In a talk at the Infiltrate conference in Miami Beach, Rosenberg said he found virtually nothing in the way of methods to mitigate exploit attempts on SLOB.
“There’s no sanity checks or exploit mitigations,” he said. “It’s a beautifully exploitable heap. They’ve done nothing to harden it to make it any harder.”
SLOB mainly goes in embedded systems, favored there because of its small footprint, Rosenberg said. Any given system will only have one allocator, and SLOB sees use in Linux systems on many routers and switches and also in some firmware systems.
“Linux completely dominates the embedded space. That’s part of its appeal,” he said. “You find SLOB in these embedded systems because it doesn’t tend to perform very well in other situations.”
There are several possible overflow scenarios that could be exploitable, ranging from the simple to the highly complex, Rosenberg said.
The scenarios he went through included a situation in which the attacker has control of some of the contents of one to two bytes of the overflowed chunk all the way up to a situation in which he faces an off-by-one null byte. His techniques resulted in gaining full control of the system.
He did not reveal any specific vulnerabilities in the Linux kernel, but rather was looking for techniques that he could use to exploit existing vulnerabilities in a variety of different situations.

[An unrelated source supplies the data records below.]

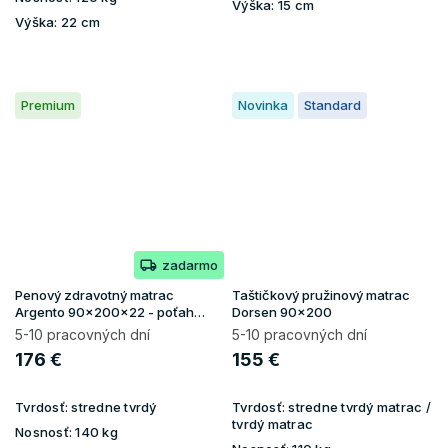
Výška:
15 cm
Výška:
22 cm
Premium
Novinka
Standard
zadarmo
Penový zdravotný matrac
Taštičkový pružinový matrac
Argento 90x200x22 - poťah
Dorsen 90x200
Silver
5-10 pracovných dní
5-10 pracovných dní
176 €
155 €
Tvrdosť:
stredne tvrdý
Tvrdosť:
stredne tvrdý matrac /
tvrdý matrac
Nosnosť:
140 kg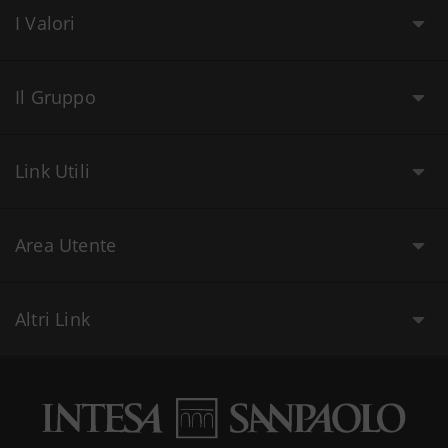
I Valori
Il Gruppo
Link Utili
Area Utente
Altri Link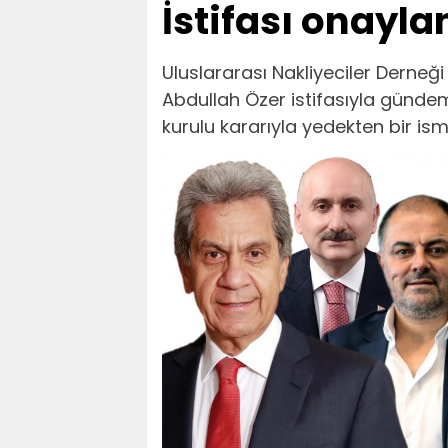
İstifası onayla
Uluslararası Nakliyeciler Derneği
Abdullah Özer istifasıyla günde
kurulu kararıyla yedekten bir ism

“I was more interested in techniques that would work in progressively more constrained situations,” Rosenberg said. “If you understand how the heap works, you can get it done.”

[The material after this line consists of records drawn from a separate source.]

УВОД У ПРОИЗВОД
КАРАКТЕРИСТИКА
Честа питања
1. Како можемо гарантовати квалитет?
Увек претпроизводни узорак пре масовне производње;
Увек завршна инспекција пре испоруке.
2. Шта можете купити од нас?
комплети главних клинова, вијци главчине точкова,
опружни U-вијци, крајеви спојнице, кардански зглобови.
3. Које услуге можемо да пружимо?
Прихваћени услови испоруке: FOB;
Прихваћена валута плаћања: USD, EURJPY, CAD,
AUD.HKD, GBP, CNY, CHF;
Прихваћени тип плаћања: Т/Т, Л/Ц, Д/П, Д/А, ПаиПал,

Rosenberg said the lack of exploit mitigations could be due to just a lack of someone stepping up to take charge of the effort.
“There are never going to be exploit mitigations unless someone in the community writes them. Linux doesn’t have a Trustworthy Computing memo or anything,” he said. “It’s sort of an uphill battle when you’re dealing with so many platforms in so many high-performance environments.”